The Visayas and Mindanao Regions loves Sinuglaw so much. It is one of the staple menu in most of the restaurants in the southern regions. While it is a favorite appetizer of beer drinkers, it gets better when there’s lots of green chilis. Majority of the locals would normally pair it with plenty of rice for lunch or dinner with matching seagrapes or seaweed salad. You just have to try this recipe because it is so delicious.
SINUGLAW RECIPE
SANGKAP:
- 1 kilo pork belly (liempo), cut into 3/4-inch-thick pieces
- 2 tablespoons fish sauce (patis)
- 2 cloves garlic, minced
- juice from 6 pieces calamansi
- dash of pepper
- 1/2 kilo fresh, good-quality tanigue or sashimi-grade tuna, cut into 3/4-inch pieces
PARA SA VINAIGRETTE:
- 1 cup cucumber, peeled, seeded, and sliced into half-rounds or diced into 1/2-inch pieces
- 1 large red onion, sliced thinly
- 1 thumb-sized piece ginger, finely chopped
- 1 cup native coconut vinegar
- 2 tablespoons sugar (adjust seasoning based on acidity of the vinegar)

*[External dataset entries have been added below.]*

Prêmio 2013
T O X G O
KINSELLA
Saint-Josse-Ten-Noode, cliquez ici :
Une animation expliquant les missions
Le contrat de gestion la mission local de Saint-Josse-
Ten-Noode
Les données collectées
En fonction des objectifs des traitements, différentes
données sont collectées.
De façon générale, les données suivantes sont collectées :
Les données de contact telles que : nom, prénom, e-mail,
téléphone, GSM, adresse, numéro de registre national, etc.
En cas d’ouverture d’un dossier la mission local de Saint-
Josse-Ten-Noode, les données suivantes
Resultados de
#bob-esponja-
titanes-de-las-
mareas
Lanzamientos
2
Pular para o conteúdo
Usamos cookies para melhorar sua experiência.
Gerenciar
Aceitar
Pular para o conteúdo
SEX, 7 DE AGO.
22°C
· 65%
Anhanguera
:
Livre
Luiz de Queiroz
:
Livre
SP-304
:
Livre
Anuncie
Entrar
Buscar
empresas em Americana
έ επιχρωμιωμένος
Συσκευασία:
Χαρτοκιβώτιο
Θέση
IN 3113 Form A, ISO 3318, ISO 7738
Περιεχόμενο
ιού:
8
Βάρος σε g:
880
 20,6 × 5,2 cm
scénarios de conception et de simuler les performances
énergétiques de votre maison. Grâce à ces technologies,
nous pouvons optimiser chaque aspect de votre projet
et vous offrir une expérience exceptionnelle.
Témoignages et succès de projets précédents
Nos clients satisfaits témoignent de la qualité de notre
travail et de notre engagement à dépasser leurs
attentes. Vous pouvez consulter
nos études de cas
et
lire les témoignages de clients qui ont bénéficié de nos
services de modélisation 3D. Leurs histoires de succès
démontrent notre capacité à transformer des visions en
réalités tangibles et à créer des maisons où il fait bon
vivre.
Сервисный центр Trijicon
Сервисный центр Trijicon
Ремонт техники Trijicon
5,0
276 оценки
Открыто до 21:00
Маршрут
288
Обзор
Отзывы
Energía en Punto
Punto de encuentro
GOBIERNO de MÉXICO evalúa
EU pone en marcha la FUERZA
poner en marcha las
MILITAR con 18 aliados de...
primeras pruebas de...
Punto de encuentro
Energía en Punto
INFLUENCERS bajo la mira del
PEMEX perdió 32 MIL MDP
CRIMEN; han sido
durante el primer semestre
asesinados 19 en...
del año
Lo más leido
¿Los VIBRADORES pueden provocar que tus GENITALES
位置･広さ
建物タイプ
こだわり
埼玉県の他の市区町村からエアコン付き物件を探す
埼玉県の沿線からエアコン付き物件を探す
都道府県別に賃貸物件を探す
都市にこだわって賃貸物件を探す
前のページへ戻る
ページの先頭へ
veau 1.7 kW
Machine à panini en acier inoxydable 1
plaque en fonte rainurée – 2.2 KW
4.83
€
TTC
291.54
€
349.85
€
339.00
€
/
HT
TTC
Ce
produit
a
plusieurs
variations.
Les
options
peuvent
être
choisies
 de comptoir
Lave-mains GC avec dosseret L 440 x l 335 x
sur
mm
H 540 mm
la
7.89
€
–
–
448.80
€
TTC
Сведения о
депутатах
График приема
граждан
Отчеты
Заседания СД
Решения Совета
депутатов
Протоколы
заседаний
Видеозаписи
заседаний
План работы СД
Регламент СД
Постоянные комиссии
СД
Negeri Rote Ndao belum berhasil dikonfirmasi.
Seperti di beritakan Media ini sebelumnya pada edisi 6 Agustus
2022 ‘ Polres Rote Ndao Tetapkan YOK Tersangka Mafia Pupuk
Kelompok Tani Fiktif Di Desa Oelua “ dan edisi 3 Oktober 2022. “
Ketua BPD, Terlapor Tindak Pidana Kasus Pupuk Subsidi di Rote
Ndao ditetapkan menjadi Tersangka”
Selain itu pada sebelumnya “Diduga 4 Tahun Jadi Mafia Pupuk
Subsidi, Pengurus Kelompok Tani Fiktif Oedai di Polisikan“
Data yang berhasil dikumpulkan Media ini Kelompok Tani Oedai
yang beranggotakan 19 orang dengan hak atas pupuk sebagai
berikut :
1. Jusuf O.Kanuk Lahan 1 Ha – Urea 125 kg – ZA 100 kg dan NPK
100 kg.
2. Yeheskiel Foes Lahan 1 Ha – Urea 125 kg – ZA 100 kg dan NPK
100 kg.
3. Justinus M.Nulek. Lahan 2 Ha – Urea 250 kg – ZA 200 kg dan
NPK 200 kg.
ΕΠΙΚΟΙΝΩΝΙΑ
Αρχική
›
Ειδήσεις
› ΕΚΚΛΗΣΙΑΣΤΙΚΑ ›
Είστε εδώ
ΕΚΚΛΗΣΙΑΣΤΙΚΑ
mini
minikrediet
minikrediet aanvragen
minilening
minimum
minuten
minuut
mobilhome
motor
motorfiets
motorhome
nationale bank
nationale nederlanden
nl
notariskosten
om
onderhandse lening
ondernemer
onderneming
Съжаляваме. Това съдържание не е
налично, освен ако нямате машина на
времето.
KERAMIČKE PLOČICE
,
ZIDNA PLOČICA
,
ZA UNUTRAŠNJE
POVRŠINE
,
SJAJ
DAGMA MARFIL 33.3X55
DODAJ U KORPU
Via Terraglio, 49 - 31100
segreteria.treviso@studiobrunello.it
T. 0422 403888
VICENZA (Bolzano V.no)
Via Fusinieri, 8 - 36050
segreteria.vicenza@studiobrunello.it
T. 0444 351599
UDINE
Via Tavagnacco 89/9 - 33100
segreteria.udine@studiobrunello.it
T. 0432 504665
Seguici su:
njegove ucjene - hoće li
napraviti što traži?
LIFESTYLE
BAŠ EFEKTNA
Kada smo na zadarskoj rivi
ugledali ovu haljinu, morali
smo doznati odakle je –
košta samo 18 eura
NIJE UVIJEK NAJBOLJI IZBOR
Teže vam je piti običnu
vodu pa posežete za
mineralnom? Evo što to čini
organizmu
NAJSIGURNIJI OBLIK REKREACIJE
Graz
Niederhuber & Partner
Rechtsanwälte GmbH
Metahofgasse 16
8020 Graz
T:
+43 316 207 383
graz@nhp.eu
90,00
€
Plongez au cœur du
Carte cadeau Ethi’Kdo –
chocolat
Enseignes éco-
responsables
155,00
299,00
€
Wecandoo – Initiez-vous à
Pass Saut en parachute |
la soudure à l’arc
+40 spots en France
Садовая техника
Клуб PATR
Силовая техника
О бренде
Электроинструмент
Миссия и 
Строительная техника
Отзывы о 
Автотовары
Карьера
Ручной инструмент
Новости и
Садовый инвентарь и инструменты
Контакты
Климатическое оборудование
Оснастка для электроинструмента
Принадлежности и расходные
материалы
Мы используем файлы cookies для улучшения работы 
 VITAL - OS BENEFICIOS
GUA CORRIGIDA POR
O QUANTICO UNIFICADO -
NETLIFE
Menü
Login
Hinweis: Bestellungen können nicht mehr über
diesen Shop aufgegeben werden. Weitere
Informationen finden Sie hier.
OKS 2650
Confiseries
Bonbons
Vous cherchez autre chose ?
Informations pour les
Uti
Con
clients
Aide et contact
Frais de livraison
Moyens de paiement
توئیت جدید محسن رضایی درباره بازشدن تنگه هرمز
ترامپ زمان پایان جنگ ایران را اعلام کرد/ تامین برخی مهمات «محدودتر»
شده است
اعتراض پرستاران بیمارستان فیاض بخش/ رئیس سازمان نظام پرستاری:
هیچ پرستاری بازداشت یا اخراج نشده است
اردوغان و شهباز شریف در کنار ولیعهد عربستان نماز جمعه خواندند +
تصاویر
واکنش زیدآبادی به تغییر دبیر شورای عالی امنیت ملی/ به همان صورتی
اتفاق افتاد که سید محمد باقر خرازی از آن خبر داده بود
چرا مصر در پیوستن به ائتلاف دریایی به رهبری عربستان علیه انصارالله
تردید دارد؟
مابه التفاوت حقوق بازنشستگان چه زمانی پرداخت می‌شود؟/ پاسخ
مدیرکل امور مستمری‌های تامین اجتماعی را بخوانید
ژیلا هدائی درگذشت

- juice from 4 pieces calamansi
- 1/2 teaspoon salt
- dash of black pepper
- 2 bird’s eye chilies, chopped (optional)
PARAAN NG PAGLULUTO:
- I-marinate ang pork sa patis, bawang, calamansi juice at paminta ng mga 10 minutes.
- I-ihaw ang pork sa uling hanggang maluto mga 5-8 minutes per side. Tadtarin na po ninyo mga 1 inch kada piraso. Itabi.
- Gawin ang vinaigrette haluin ang lahat ng sangkap nito sa isang malaki laking mangkok o bowl.
- Isalansan ang mga chunks ng isda sa isang platter o serving plate at ibabawan ng inihaw na baboy. Ibuhos ang vinaigrette sa ibabaw nito haluin at i-serve. Enjoy!